Finite State Machines and Parsing Sentences

A FSM reads symbols and has the goal of getting to the final state of acceptance. FSMs are used to represent programming language grammars and they might also be used to represent natural language.

In English a simple sentence might be <subject> <verb> <object> while in Latin or German it might be <subject> <object> <verb>. In state 1 for English the FSM would expect input of a subject such as 'John' or 'A'. Input of a valid subject would lead to a second state where a verb was expected, for example 'kicks' or 'B'. Acceptance of a valid verb would lead to a third state where an object was expected, such as 'the ball' or 'C'. Input of C would lead to acceptance of the sentence as valid. Thus 'John kicks the ball' and 'ABC' are valid inputs for this FSM.

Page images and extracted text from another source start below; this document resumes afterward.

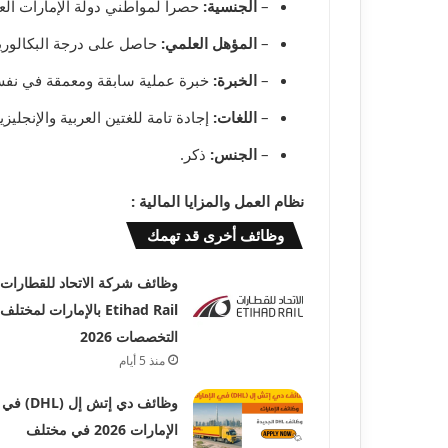
–
الجنسية:
حصراً لمواطني دولة الإمارات العر
–
المؤهل العلمي:
حاصل على درجة البكالوريو
–
الخبرة:
خبرة عملية سابقة ومعمقة في نفس ا
–
اللغات:
إجادة تامة للغتين العربية والإنجليزي
–
الجنس:
ذكر.
نظام العمل والمزايا المالية :
وظائف أخرى قد تهمك
وظائف شركة الاتحاد للقطارات
Etihad Rail بالإمارات لمختلف
التخصصات 2026
منذ 5 أيام
وظائف دي إتش إل (DHL) في
الإمارات 2026 في مختلف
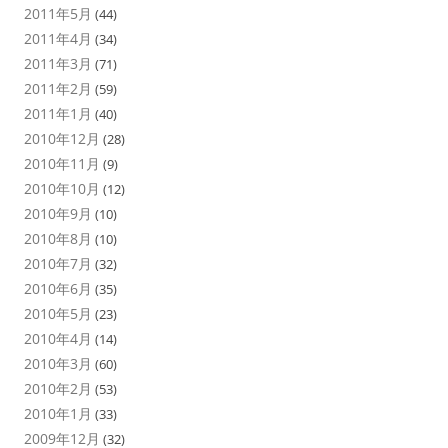
2011年5月
(44)
2011年4月
(34)
2011年3月
(71)
2011年2月
(59)
2011年1月
(40)
2010年12月
(28)
2010年11月
(9)
2010年10月
(12)
2010年9月
(10)
2010年8月
(10)
2010年7月
(32)
2010年6月
(35)
2010年5月
(23)
2010年4月
(14)
2010年3月
(60)
2010年2月
(53)
2010年1月
(33)
2009年12月
(32)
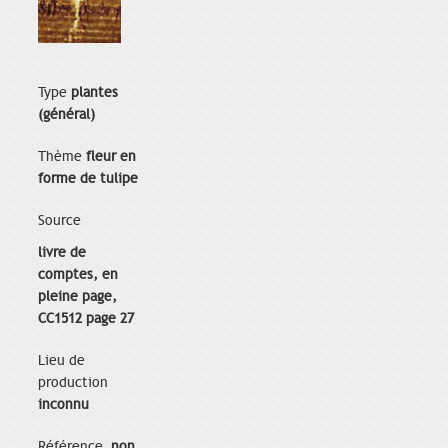
Type
plantes
(général)
Thème
fleur en
forme de tulipe
Source
livre de
comptes, en
pleine page,
CC1512 page 27
Lieu de
production
inconnu
Référence
non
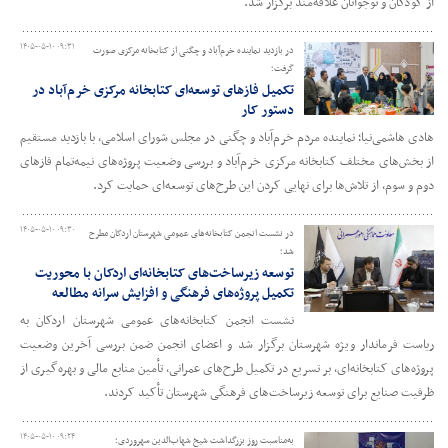
از کودکان و نوجوانان علاقه‌مند برگزار شد.
۱۴۰۵-۰۵-۱۰ ۰۹:۳۱
در بازدید نماینده خرم‌آباد و چگنی از کتابخانه مرکزی صورت
گرفت؛
تکمیل فازهای توسعه‌ای کتابخانه مرکزی خرم‌آباد در
دستور کار
هادی هاشمی‌نیا؛ نماینده مردم خرم‌آباد و چگنی در مجلس شورای اسلامی، با بازدید مستقیم
از بخش‌های مختلف کتابخانه مرکزی خرم‌آباد و بررسی وضعیت پروژه‌های نیمه‌تمام فازهای
دوم و سوم، از تلاش‌ها برای نهایی کردن این طرح‌های توسعه‌ای حمایت کرد.
۱۴۰۵-۰۵-۱۰ ۰۹:۳۰
در نشست انجمن کتابخانه‌های عمومی شهرستان اردکان مطرح
شد؛
توسعه زیرساخت‌های کتابخانه‌ای اردکان با محوریت
تکمیل پروژه‌های فرهنگی و افزایش سرانه مطالعه
نشست انجمن کتابخانه‌های عمومی شهرستان اردکان به
ریاست فرماندار ویژه شهرستان برگزار شد و اعضای انجمن ضمن بررسی آخرین وضعیت
پروژه‌های کتابخانه‌ای، بر تسریع در تکمیل طرح‌های عمرانی، تأمین منابع مالی و بهره‌گیری از
ظرفیت صنایع برای توسعه زیرساخت‌های فرهنگی شهرستان تأکید کردند.
۱۴۰۵-۰۵-۱۰ ۰۹:۲۴
به‌مناسبت روز بزرگداشت شیخ شهاب‌الدین سهروردی؛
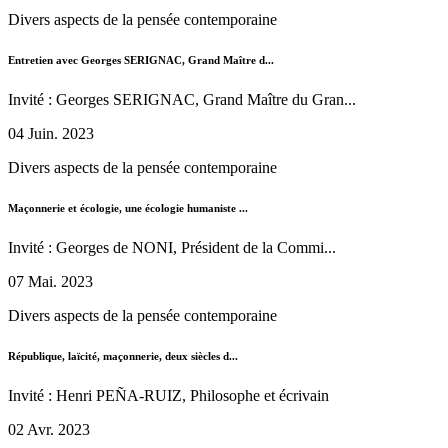
Divers aspects de la pensée contemporaine
Entretien avec Georges SERIGNAC, Grand Maître d...
Invité : Georges SERIGNAC, Grand Maître du Gran...
04 Juin. 2023
Divers aspects de la pensée contemporaine
Maçonnerie et écologie, une écologie humaniste ...
Invité : Georges de NONI, Président de la Commi...
07 Mai. 2023
Divers aspects de la pensée contemporaine
République, laïcité, maçonnerie, deux siècles d...
Invité : Henri PEÑA-RUIZ, Philosophe et écrivain
02 Avr. 2023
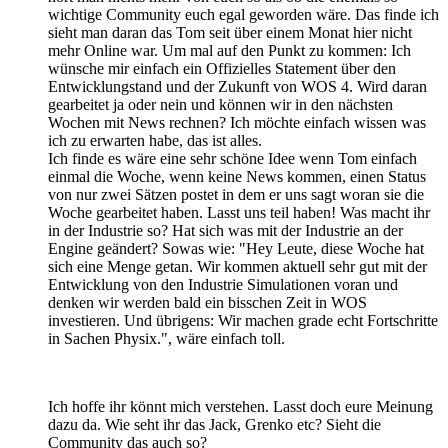
wichtige Community euch egal geworden wäre. Das finde ich
sieht man daran das Tom seit über einem Monat hier nicht
mehr Online war. Um mal auf den Punkt zu kommen: Ich
wünsche mir einfach ein Offizielles Statement über den
Entwicklungstand und der Zukunft von WOS 4. Wird daran
gearbeitet ja oder nein und können wir in den nächsten
Wochen mit News rechnen? Ich möchte einfach wissen was
ich zu erwarten habe, das ist alles.
Ich finde es wäre eine sehr schöne Idee wenn Tom einfach
einmal die Woche, wenn keine News kommen, einen Status
von nur zwei Sätzen postet in dem er uns sagt woran sie die
Woche gearbeitet haben. Lasst uns teil haben! Was macht ihr
in der Industrie so? Hat sich was mit der Industrie an der
Engine geändert? Sowas wie: "Hey Leute, diese Woche hat
sich eine Menge getan. Wir kommen aktuell sehr gut mit der
Entwicklung von den Industrie Simulationen voran und
denken wir werden bald ein bisschen Zeit in WOS
investieren. Und übrigens: Wir machen grade echt Fortschritte
in Sachen Physix.", wäre einfach toll.
Ich hoffe ihr könnt mich verstehen. Lasst doch eure Meinung
dazu da. Wie seht ihr das Jack, Grenko etc? Sieht die
Community das auch so?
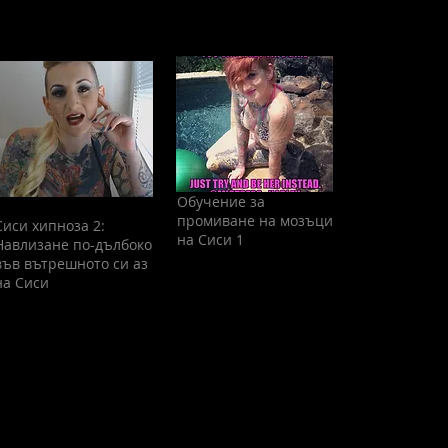
Обучение за
промиване на мозъци
Сиси хипноза 2:
на Сиси 1
Навлизане по-дълбоко
във вътрешното си аз
на Сиси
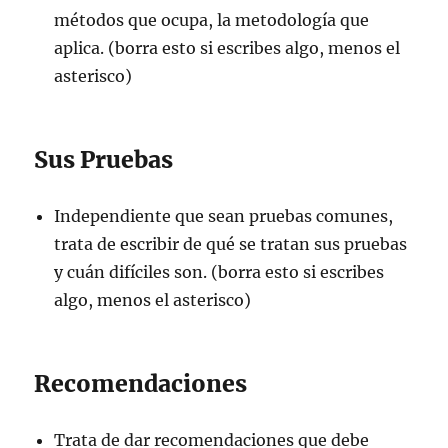
métodos que ocupa, la metodología que
aplica. (borra esto si escribes algo, menos el
asterisco)
Sus Pruebas
Independiente que sean pruebas comunes,
trata de escribir de qué se tratan sus pruebas
y cuán difíciles son. (borra esto si escribes
algo, menos el asterisco)
Recomendaciones
Trata de dar recomendaciones que debe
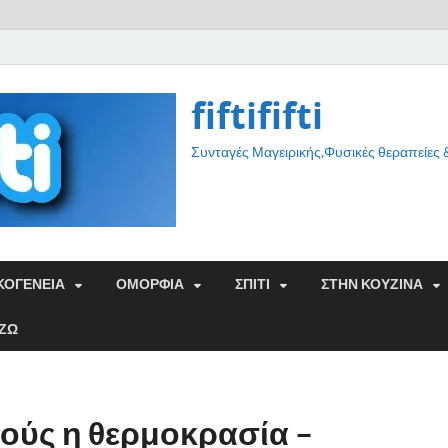
fiftififti
Συνταγές Μαγειρικής,Φυσικές θεραπείες
ΚΟΓΕΝΕΙΑ
ΟΜΟΡΦΙΑ
ΣΠΙΤΙ
ΣΤΗΝ ΚΟΥΖΙΝΑ
ΑΖΩ
μούς η θερμοκρασία –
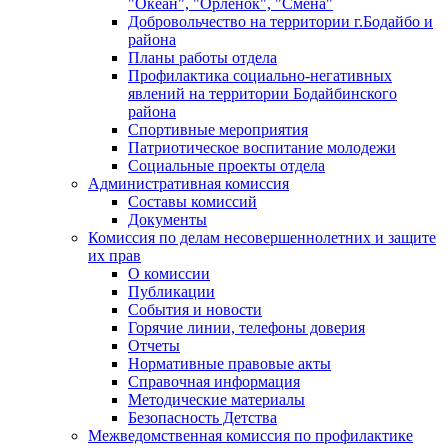
"Океан", "Орленок", "Смена"
Добровольчество на территории г.Бодайбо и
района
Планы работы отдела
Профилактика социально-негативных
явлений на территории Бодайбинского
района
Спортивные мероприятия
Патриотическое воспитание молодежи
Социальные проекты отдела
Административная комиссия
Составы комиссий
Документы
Комиссия по делам несовершеннолетних и защите
их прав
О комиссии
Публикации
События и новости
Горячие линии, телефоны доверия
Отчеты
Нормативные правовые акты
Справочная информация
Методические материалы
Безопасность Детства
Межведомственная комиссия по профилактике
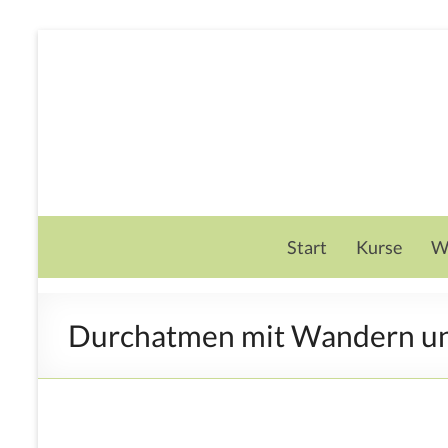
Start
Kurse
W
Durchatmen mit Wandern u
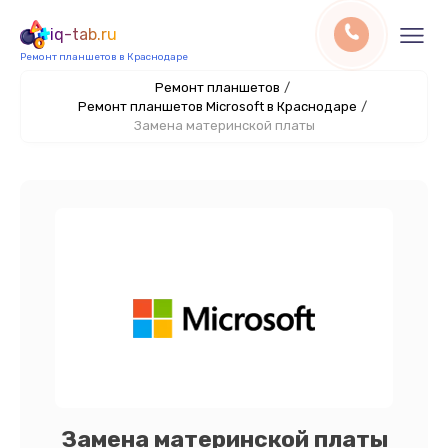
iq-tab.ru
Ремонт планшетов в Краснодаре
Ремонт планшетов
/
Ремонт планшетов Microsoft в Краснодаре
/
Замена материнской платы
Замена материнской платы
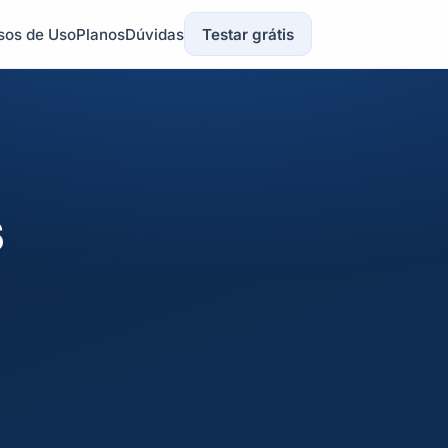
sos de Uso
Planos
Dúvidas
Testar grátis
s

If ABC (subject, verb, object) is a valid input to an English sentence what might AABC be? In what way might AABBCC be valid? Or DABDC, or DDABDDC, DAEBDC and so on (what might D and E be?).

In natural languages this process is similar to parsing - here is an example in Latin. In Latin you are often required to parse a sentence as a prelude to understanding it, breaking it down into its constituent parts and decoding each part helps you to piece together the whole sentence and understand what it means. A sentence becomes valid when you understand what it means, in other words the FSM reaches acceptance. A sentence that lacks common elements such as subject, verb or object may be difficult to understand and would fail when passed through a FSM.

Natural languages are very complex and FSMs are more commonly used in programming languages where the rules are simpler. An FSM might be used for building a valid expression such as '2 + 2' - even here the rules can be quite complex e.g. 3 * (-2 + 3).